Very tasty & so simple to make. I wanted something light for lunch so made this to eat on its own. I wasn't sure that there would be sufficient flavour from the ingredients alone so made it with vegetable stock instead of plain boiling water. The saltiness from the stock worked very well against the sweetness from the pomegranate and orange juice. I'll definately make this one again.

mcfarde's picture

Served this as a side salad - really nice -the pomegranate seeds
really made the difference - will be making again

freshcream's picture

Question: Why cant we pour the OJ/oil etc. mix into the couscous to fluff it up rather than boiling water? wont it fluff up if the liquid is cold?

sami_23's picture

Always use this recipe for serving with my butternut squash tagine, real crowd pleaser and can be made very quickly in mamouth portions for easy buffet style meal. I tend to wack in a huge handful of both corriander and mint to pep up the cous cous. If you don't have pomegranates I've also found dried raisins /cranberries as a good alternative. Is also great the next day with some cubes of feta chopped and thrown in.

alexjohn's picture

Really bland - will definitely be using the chicken stock and flaked almonds next time.

dory61's picture

Like Sarah M, I used a chicken stock cube and chopped parsley! Lovely with Lamb and apricot tagine. I also put some flaked almonds in mine. And so quick and easy too.

cakeanyone's picture

Really enjoyed this. Used chicken stock instead of water and added chopped bunch of spring onions. Also used parsey instead of coriander (didn't bother with the pomegranate).
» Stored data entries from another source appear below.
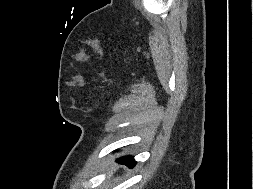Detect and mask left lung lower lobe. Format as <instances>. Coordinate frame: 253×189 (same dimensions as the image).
<instances>
[{"label":"left lung lower lobe","mask_w":253,"mask_h":189,"mask_svg":"<svg viewBox=\"0 0 253 189\" xmlns=\"http://www.w3.org/2000/svg\"><path fill=\"white\" fill-rule=\"evenodd\" d=\"M119 163L121 164H125L130 168H133L136 164L135 160L133 157L129 156V157H122L118 160Z\"/></svg>","instance_id":"0a47b994"}]
</instances>
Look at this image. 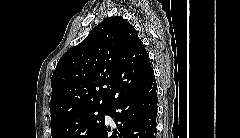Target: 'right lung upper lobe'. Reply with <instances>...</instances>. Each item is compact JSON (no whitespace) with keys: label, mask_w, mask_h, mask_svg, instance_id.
Returning <instances> with one entry per match:
<instances>
[{"label":"right lung upper lobe","mask_w":240,"mask_h":138,"mask_svg":"<svg viewBox=\"0 0 240 138\" xmlns=\"http://www.w3.org/2000/svg\"><path fill=\"white\" fill-rule=\"evenodd\" d=\"M153 74L135 28L120 16L108 17L60 58L51 78V123L108 107Z\"/></svg>","instance_id":"1"}]
</instances>
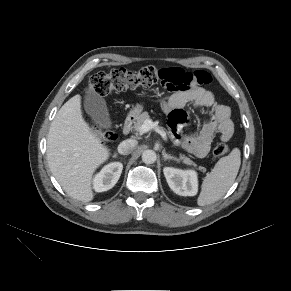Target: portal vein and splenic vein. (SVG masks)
I'll return each instance as SVG.
<instances>
[{
	"label": "portal vein and splenic vein",
	"mask_w": 291,
	"mask_h": 291,
	"mask_svg": "<svg viewBox=\"0 0 291 291\" xmlns=\"http://www.w3.org/2000/svg\"><path fill=\"white\" fill-rule=\"evenodd\" d=\"M152 129H154L156 132H158L164 140H167L166 132L163 129L158 128L150 119L146 120L142 124V126L140 127V133L143 134V133H146Z\"/></svg>",
	"instance_id": "18ae733b"
}]
</instances>
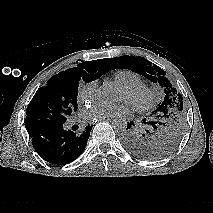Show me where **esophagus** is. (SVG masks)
Masks as SVG:
<instances>
[{
  "label": "esophagus",
  "instance_id": "esophagus-1",
  "mask_svg": "<svg viewBox=\"0 0 213 213\" xmlns=\"http://www.w3.org/2000/svg\"><path fill=\"white\" fill-rule=\"evenodd\" d=\"M116 118L114 117H108V118H104V119H99V121H102V120H108V121H113L115 120Z\"/></svg>",
  "mask_w": 213,
  "mask_h": 213
}]
</instances>
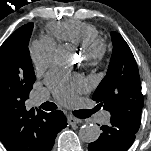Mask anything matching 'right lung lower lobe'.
I'll return each instance as SVG.
<instances>
[{
  "label": "right lung lower lobe",
  "mask_w": 151,
  "mask_h": 151,
  "mask_svg": "<svg viewBox=\"0 0 151 151\" xmlns=\"http://www.w3.org/2000/svg\"><path fill=\"white\" fill-rule=\"evenodd\" d=\"M46 124L47 136L49 137V140L48 148L45 151H50L54 144L57 133L67 126V121L62 111H54L47 114Z\"/></svg>",
  "instance_id": "1"
}]
</instances>
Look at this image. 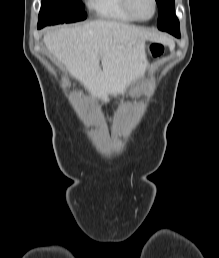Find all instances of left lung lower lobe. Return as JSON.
I'll return each mask as SVG.
<instances>
[{
	"label": "left lung lower lobe",
	"instance_id": "1",
	"mask_svg": "<svg viewBox=\"0 0 219 258\" xmlns=\"http://www.w3.org/2000/svg\"><path fill=\"white\" fill-rule=\"evenodd\" d=\"M166 32L174 35L175 37L179 38L180 37V29H175V30H167Z\"/></svg>",
	"mask_w": 219,
	"mask_h": 258
}]
</instances>
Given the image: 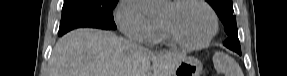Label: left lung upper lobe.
Returning <instances> with one entry per match:
<instances>
[{
	"instance_id": "5c2ea615",
	"label": "left lung upper lobe",
	"mask_w": 287,
	"mask_h": 76,
	"mask_svg": "<svg viewBox=\"0 0 287 76\" xmlns=\"http://www.w3.org/2000/svg\"><path fill=\"white\" fill-rule=\"evenodd\" d=\"M216 11L225 26L228 38L224 41V46L233 50L240 51V43L237 33L236 18L233 15L232 0H206Z\"/></svg>"
}]
</instances>
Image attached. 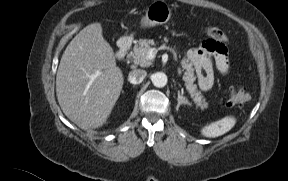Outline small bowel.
I'll return each instance as SVG.
<instances>
[{"label":"small bowel","mask_w":288,"mask_h":181,"mask_svg":"<svg viewBox=\"0 0 288 181\" xmlns=\"http://www.w3.org/2000/svg\"><path fill=\"white\" fill-rule=\"evenodd\" d=\"M198 71V82L202 90H210L214 85V73L226 75L229 70L228 57L224 51H217L207 44L191 49L188 53Z\"/></svg>","instance_id":"small-bowel-1"}]
</instances>
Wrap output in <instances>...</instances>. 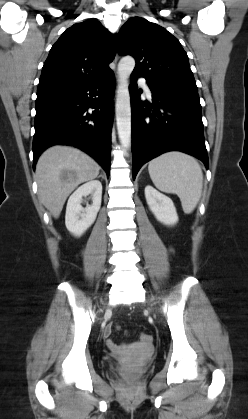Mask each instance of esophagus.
I'll return each instance as SVG.
<instances>
[{
  "instance_id": "obj_1",
  "label": "esophagus",
  "mask_w": 248,
  "mask_h": 419,
  "mask_svg": "<svg viewBox=\"0 0 248 419\" xmlns=\"http://www.w3.org/2000/svg\"><path fill=\"white\" fill-rule=\"evenodd\" d=\"M118 58H119V56H118V54H117V55H116V57H115V63H117Z\"/></svg>"
}]
</instances>
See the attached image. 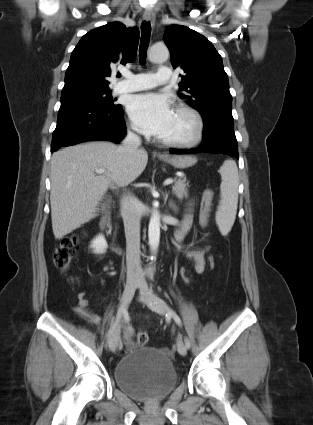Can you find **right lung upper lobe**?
I'll list each match as a JSON object with an SVG mask.
<instances>
[{
    "label": "right lung upper lobe",
    "mask_w": 313,
    "mask_h": 425,
    "mask_svg": "<svg viewBox=\"0 0 313 425\" xmlns=\"http://www.w3.org/2000/svg\"><path fill=\"white\" fill-rule=\"evenodd\" d=\"M139 31L111 22L85 34L73 50L62 94L83 89L109 88L107 77L116 63L132 62L137 54Z\"/></svg>",
    "instance_id": "obj_1"
}]
</instances>
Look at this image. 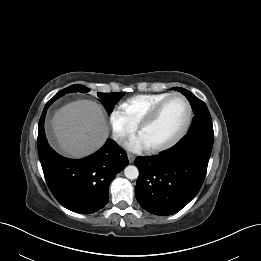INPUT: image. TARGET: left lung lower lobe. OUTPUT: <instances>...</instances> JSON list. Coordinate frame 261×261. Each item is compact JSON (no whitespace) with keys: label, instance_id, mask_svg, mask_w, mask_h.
<instances>
[{"label":"left lung lower lobe","instance_id":"obj_1","mask_svg":"<svg viewBox=\"0 0 261 261\" xmlns=\"http://www.w3.org/2000/svg\"><path fill=\"white\" fill-rule=\"evenodd\" d=\"M214 134L193 132L172 148L150 157H137V201L146 211L177 213L199 192L207 171Z\"/></svg>","mask_w":261,"mask_h":261}]
</instances>
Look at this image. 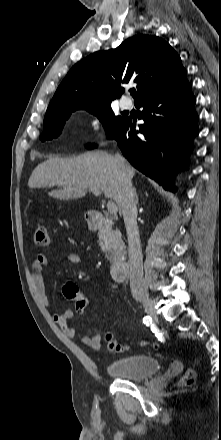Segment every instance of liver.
I'll return each mask as SVG.
<instances>
[{
  "label": "liver",
  "mask_w": 221,
  "mask_h": 440,
  "mask_svg": "<svg viewBox=\"0 0 221 440\" xmlns=\"http://www.w3.org/2000/svg\"><path fill=\"white\" fill-rule=\"evenodd\" d=\"M126 164L132 179L135 169ZM28 186H59L61 188L51 191L49 196L60 200L82 198L88 190L96 189L113 199L122 211V172L114 156L104 151L87 152L72 159L50 158L34 169Z\"/></svg>",
  "instance_id": "obj_1"
}]
</instances>
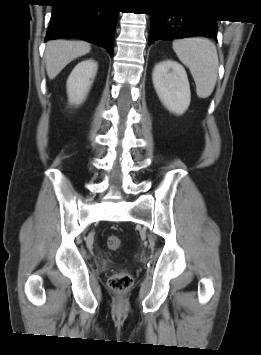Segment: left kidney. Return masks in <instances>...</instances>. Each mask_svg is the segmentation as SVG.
Listing matches in <instances>:
<instances>
[{
  "instance_id": "obj_1",
  "label": "left kidney",
  "mask_w": 261,
  "mask_h": 355,
  "mask_svg": "<svg viewBox=\"0 0 261 355\" xmlns=\"http://www.w3.org/2000/svg\"><path fill=\"white\" fill-rule=\"evenodd\" d=\"M152 80L162 104L177 115L183 114L191 101L190 86L184 67L172 60L155 65Z\"/></svg>"
}]
</instances>
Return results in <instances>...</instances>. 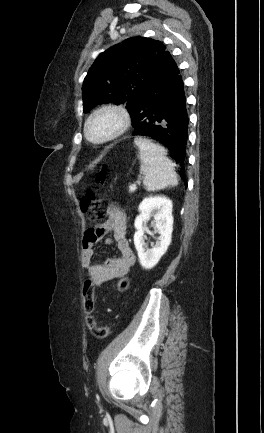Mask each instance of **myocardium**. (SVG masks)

Jooles - probably way too late but this is lovely cold - as it only takes about 5 mins to make, I'd make it fresh and take it to the BBQ)

jburton's picture

Just to add: if this can be made up and eaten cold would it be ok to add the liquid ingredients such as the orange juice, white wine vinegar and olive oil stir through and then leave it till ready to be eaten or would it be better to add the liquids just before serving??? im going to a BBQ soon and would like to take this with me.

jburton's picture

Ive not cooked with cous cous before, could this be made ahead and eaten cold????

Questions (1)

sarahmiranda's picture

what is the difference between couscous and bulghar? Are they the same? Can I substitute couscous for bulghar (which is harder to source in a supermarket)?